Whether searching for dresses, bikinis or kids’ shoes, scrolling is quick and easy through a variety of products, then double tapping – or pinching if you prefer – to take a closer look. The site provides clear instructions for viewing, whichever option you prefer. Customer first, again.
The template for product listing has been reduced from 4 across to 3 across, to allow bigger photos, improved image quality, whatever the screen size.
“Offers” are clearly highlighted with a box reading “offer” overlaid on the image of the product. Click on the box to read more information on the offer/rewards without navigating away from the page they are on.
Areas to improve
Personally, I’d prefer to see more design and use of icons to replace than lists of text for the small print on each product to denote Collect in store, Collect + delivery, International delivery … but that’s a minor issue.
Payment process & Check out 4/5
As soon as I add a product to your shopping basket I’m given the option to go straight to the checkout. For multiple purchases the UX is excellent – I can easily continue browsing, and easily access the shopping basket. Simply click on the basket icon and a separate window opens so I don’t have to navigate away from product pages. Nice. This makes it easy to monitor and edit what’s in the basket at any time.
The checkout process is quick and easy. The site lets me check out as a guest user, providing an option to signing in as a member on the site to make a purchase.
This is a smart bonus feature for shoppers who don’t want to register their details, as this can sometimes be a hassle. For regular shoppers, logging in as a member speeds up the purchasing process. Once again, the site focuses on speed and convenience by providing two fast checkout options to suit different customer needs.
I can choose to have orders delivered or have the option to click and collect.
Areas to improve
I haven’t seen the drop off rates in the check out area, or basket abandonment situation. I suspect room for improvement here, but House of Fraser may be the exception …
Post purchase 2/5
Too early to tell for me based on my site browsing experience, though I suspect House of Fraser’s customer research will deliver here.
Areas to improve
As is always the case, the mobile site really delivers when it serves a key part of a wider mobile customer journey. I picked up two points to focus on here.

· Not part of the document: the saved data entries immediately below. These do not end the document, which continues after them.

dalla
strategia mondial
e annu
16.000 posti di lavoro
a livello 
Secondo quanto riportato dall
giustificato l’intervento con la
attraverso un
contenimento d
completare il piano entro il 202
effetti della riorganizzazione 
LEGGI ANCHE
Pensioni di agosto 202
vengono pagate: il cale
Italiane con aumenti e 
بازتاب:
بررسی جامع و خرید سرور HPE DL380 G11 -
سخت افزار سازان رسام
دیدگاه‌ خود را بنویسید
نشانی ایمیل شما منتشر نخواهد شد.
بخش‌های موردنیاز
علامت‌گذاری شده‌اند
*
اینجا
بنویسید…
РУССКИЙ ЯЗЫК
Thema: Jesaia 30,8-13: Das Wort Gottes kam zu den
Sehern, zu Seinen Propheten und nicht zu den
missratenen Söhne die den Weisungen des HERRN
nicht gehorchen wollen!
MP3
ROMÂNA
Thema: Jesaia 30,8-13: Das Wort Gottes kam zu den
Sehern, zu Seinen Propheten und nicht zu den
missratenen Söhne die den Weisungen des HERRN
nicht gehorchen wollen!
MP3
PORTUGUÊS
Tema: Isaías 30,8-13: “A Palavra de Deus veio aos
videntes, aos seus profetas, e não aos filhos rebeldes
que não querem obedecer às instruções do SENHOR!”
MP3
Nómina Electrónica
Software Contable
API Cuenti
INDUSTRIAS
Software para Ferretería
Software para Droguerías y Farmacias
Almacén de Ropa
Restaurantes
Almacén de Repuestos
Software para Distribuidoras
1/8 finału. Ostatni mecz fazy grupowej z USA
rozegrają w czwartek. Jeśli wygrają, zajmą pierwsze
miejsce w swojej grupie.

First, after making a purchase on my phone, I was surprised to receive an email confirmation that wasn’t mobile optimized. A mobile optimized email would have been a nice touch to complete the mobile shopping experience. Having chosen the ‘click and collect’ option I’m still awaiting my text from House of Fraser to inform me when my product is available to collect.
Second, to improve impulse purchases, House of Fraser are missing a trick by not adding a location services feature to find mobile users’ nearest store. Instead shoppers have to manually type in the store they want to collect their shopping from. Once I had chosen the store one thing I thought was a great addition to the site was that it provided a map of where the store was located.